(Reuters) - Blackstone Group LP (BX.N), the largest publicly listed alternative asset manager, said on Thursday it had nearly $20 billion of its assets in companies that have filed to go public as it seeks to capitalize further on strong capital markets.
Blackstone, which took SeaWorld Entertainment Inc (SEAS.N) public this year and is preparing to take Hilton Worldwide Holdings Inc public next year, said realizing investments helped it generate 59 percent more cash to pay dividends in the third quarter than a year earlier.
“The pipeline for realizations is really growing. The potential, although nothing is guaranteed, obviously is very high for large amounts of realizations and consequent gains,” Blackstone chief executive and co-founder Stephen Schwarzman told analysts on a conference call held to discuss earnings.
Blackstone’s headline earnings metric rose 3 percent in the third quarter, edging past analysts’ expectations. Blackstone shares rose 0.6 percent in afternoon trading on the New York Stock Exchange. They are up more than 73 percent year-to-date, outperforming a 21 percent rise in the S&P 500 index .INX.
Over the last 12 months, Blackstone’s asset sales totaled $26 billion, dwarfing the $8 billion reported over the 12 months preceding that period, Schwarzman said.
More is to come through initial public offerings (IPOs), Blackstone said. At the end of the third quarter, 31 percent of Blackstone’s private equity assets and only 1 percent of real estate investment assets were public.

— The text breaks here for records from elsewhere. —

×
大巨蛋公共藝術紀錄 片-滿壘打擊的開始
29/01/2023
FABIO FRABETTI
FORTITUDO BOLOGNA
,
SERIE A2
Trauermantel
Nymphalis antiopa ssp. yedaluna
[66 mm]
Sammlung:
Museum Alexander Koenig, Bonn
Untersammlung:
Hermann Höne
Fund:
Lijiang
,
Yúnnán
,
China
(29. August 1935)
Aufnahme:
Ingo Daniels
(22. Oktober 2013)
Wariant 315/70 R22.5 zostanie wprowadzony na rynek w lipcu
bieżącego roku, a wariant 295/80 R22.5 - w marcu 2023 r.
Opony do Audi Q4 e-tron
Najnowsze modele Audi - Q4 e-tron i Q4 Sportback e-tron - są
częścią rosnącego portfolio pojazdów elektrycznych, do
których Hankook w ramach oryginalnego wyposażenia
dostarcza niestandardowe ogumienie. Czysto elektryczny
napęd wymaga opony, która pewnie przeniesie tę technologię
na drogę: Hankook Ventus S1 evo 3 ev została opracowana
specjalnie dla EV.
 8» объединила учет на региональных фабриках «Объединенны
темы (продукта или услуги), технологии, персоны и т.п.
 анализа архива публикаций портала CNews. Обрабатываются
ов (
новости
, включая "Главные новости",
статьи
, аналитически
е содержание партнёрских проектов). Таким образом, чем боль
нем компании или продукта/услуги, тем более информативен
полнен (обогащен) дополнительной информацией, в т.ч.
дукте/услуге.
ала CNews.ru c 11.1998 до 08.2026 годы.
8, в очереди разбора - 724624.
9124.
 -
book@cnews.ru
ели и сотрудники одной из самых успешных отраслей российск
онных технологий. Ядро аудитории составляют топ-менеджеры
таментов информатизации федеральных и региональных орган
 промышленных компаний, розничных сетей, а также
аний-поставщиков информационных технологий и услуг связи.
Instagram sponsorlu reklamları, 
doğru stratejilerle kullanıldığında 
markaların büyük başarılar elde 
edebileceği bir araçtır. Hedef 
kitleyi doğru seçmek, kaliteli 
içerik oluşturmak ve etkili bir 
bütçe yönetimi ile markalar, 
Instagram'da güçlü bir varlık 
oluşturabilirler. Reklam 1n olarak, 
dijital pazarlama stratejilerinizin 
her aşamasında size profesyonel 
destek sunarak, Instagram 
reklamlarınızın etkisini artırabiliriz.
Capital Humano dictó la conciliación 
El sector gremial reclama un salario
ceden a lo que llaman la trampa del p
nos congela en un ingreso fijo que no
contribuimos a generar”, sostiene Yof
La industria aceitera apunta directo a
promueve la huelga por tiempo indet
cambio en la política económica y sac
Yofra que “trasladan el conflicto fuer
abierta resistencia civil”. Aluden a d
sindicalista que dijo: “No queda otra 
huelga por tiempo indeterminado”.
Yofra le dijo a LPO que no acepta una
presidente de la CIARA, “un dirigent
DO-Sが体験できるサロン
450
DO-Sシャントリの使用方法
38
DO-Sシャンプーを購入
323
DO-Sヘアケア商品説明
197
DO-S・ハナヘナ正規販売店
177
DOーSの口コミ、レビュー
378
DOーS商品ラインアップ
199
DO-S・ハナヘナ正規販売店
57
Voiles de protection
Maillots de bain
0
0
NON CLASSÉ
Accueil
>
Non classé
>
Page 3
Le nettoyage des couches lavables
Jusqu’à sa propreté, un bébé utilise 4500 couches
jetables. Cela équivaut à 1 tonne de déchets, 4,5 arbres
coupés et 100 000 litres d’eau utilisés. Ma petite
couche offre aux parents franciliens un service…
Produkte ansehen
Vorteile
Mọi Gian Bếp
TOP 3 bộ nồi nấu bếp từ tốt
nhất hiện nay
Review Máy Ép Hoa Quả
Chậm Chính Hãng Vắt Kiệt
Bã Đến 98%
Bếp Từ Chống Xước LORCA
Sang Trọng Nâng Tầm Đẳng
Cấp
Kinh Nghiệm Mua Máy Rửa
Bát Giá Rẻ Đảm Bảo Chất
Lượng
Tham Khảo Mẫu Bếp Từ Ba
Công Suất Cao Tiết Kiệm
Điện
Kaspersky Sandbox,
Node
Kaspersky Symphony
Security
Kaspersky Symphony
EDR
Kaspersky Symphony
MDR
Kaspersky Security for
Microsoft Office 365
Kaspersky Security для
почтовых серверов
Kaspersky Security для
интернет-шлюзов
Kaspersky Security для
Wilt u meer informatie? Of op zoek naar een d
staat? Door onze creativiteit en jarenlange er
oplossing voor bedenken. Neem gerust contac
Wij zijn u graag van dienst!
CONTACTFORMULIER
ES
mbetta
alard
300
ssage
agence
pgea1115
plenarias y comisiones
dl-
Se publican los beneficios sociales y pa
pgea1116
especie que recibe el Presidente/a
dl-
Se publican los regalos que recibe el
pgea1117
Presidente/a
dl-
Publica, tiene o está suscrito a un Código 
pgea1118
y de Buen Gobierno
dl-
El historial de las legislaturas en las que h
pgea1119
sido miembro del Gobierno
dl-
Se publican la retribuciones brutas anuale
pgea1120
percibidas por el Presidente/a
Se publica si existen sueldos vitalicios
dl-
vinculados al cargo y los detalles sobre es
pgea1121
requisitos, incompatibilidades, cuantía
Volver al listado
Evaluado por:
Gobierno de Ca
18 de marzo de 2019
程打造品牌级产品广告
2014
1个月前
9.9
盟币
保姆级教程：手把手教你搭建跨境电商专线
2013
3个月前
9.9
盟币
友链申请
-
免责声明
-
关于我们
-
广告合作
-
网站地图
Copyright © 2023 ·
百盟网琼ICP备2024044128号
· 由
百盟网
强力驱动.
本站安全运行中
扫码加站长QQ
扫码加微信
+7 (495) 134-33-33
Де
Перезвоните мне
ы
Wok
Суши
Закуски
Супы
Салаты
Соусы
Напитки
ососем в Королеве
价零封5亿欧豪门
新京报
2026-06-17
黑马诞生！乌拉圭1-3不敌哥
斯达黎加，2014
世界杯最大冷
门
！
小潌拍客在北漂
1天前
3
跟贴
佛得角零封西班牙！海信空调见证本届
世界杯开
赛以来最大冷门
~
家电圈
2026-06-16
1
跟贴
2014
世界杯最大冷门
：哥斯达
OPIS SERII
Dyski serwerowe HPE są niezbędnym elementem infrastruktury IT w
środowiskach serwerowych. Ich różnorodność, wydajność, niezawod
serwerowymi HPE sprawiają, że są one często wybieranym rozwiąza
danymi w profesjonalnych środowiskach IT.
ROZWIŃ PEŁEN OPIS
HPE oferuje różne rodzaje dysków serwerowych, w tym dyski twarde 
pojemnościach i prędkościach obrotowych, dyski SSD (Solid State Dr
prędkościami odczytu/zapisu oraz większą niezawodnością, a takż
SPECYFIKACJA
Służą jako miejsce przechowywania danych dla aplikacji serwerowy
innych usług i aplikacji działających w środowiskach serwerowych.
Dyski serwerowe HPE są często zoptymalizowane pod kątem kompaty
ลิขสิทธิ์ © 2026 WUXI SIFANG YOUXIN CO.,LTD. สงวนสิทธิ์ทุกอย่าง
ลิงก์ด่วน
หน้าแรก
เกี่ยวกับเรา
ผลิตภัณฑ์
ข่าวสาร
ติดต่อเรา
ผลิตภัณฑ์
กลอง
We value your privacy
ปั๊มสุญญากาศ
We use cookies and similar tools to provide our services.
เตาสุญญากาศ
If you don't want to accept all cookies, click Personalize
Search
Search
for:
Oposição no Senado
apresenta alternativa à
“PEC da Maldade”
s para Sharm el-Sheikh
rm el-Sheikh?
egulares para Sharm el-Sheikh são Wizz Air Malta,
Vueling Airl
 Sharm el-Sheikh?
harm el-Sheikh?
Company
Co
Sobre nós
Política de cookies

But if the companies on file go public at current valuations on paper, private equity assets will be nearly 50 percent public and real estate will be 40 percent public, Blackstone chief financial officer Laurence Tosi said on the call.
Blackstone’s real estate business had $1.6 billion of proceeds in the third quarter from asset sales while its private equity arm had $2.5 billion of proceeds.
Among real estate exits in the third quarter was a sale of the majority of a U.S. shopping center portfolio it acquired just last year. Blackstone’s almost doubled its $350 million investment there, Schwarzman said.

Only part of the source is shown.